Whiplash boasts the most intense movie ending of the year. After spending the majority of the film being abused by J.K. Simmons' conductor and then escaping from his clutches, Miles Teller's protagonist allows himself to be drawn in again only to discover that it was a trap all along and that he's merely allowed himself to be set up for a very public humiliation. At first he slinks away with his tail between his legs, but then he returns to the stage, takes his seat behind the drums, and begins playing as if it's the last thing he'll ever do. The scene begins as an act of audacity and defiance, builds to something exhilarating and strangely beautiful, edges over the top into something of scary ferocity, and then keeps going until it hits a whole other level beyond that where the playing takes on an almost spiritual feeling. Most movies end with a denouement. Whiplash ends with an explosion.
Though it follows the life a boy from age 6 to 18, Boyhood has been described as a film that's ultimately about parenthood. No scene from the film better encapsulates that notion than this one, in which the boy, Mason, is leaving for college and his mother struggles to come to terms with the massive change that's about to take place. As she ticks off the list of milestones they've been through together, the full scope of her role in his life begins to come into view and she realizes that she's put all this time and effort into raising him and her reward is that he's going to leave her behind. The way that the moment is played, it's kind of funny and kind of heartbreaking, and it's the scene which best speaks to the power of what Boyhood is doing: we aren't just watching these people grow older, we're watching them grow up.
The journey that the title character and her aunt take in Ida takes them on a few detours, but this is the real destination: the unmarked mass grave hidden in the woods, where Ida's parents and young cousin have been buried. They've made a deal with the man who now occupies what was once their family's home so that he'll take them to this place and so that they can collect the remains and put them to rest properly. As the man digs, the shot cuts from Ida and the aunt sitting on the ground above the hole, to the man in the hole, and then back to the women with the aunt now cradling her son's skull. It's a sudden, startling image and the most emotionally powerful scene in a film which has no shortage of them.
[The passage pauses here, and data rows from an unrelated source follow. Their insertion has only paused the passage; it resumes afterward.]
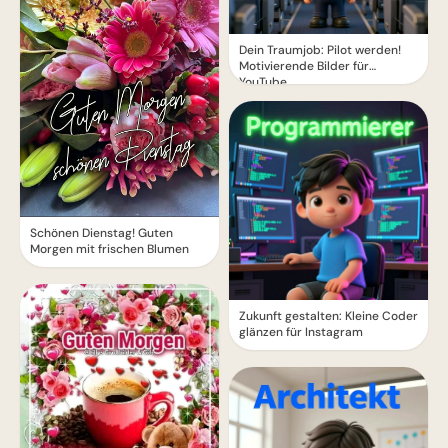
Dein Traumjob: Pilot werden!
Motivierende Bilder für
YouTube
Schönen Dienstag! Guten
Morgen mit frischen Blumen
Zukunft gestalten: Kleine Coder
glänzen für Instagram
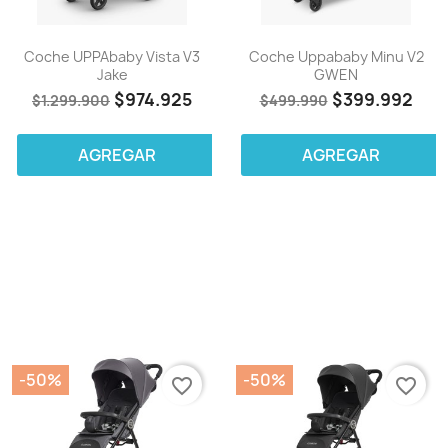
Coche UPPAbaby Vista V3
Coche Uppababy Minu V2
Jake
GWEN
$974.925
$399.992
$1.299.900
$499.990
AGREGAR
AGREGAR
-50%
-50%
favorite_border
favorite_border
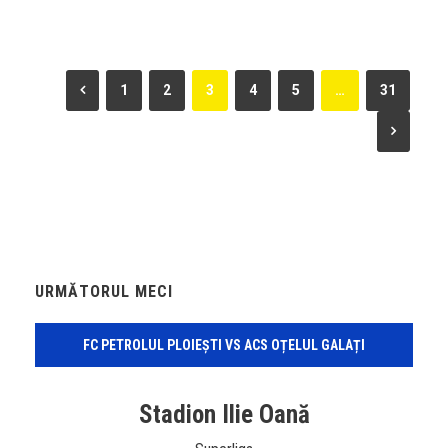
1
2
3
4
5
…
31
URMĂTORUL MECI
FC PETROLUL PLOIEȘTI VS ACS OȚELUL GALAȚI
Stadion Ilie Oană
It unfolds simply: the alien (played by Scarlett Johansson) is at a beach, stalking her prey, which in this case is a guy swimming nearby. Down the beach is a man and woman with a toddler and a dog. As the alien engages the swimmer in conversation, they notice that the woman has swum out into the choppy water, trying to save the dog, which is being swept out to sea. Soon the woman is in distress of her own and the man tries to save her, leaving their child on the beach. The swimmer tries to save the man, but the man is determined to go after his wife and both are swept away. The alien kills the swimmer and later her cohort comes to the beach to pick up any evidence that's been left behind, walking right by the wailing toddler still on the beach, the tide swiftly coming in. It's an utterly haunting sequence which had remained fresh in my mind since seeing the film in theaters in June and which, on a recent rewatch, still had a deep impact. It's quite simply a masterful bit of storytelling that occurs almost entirely without dialogue.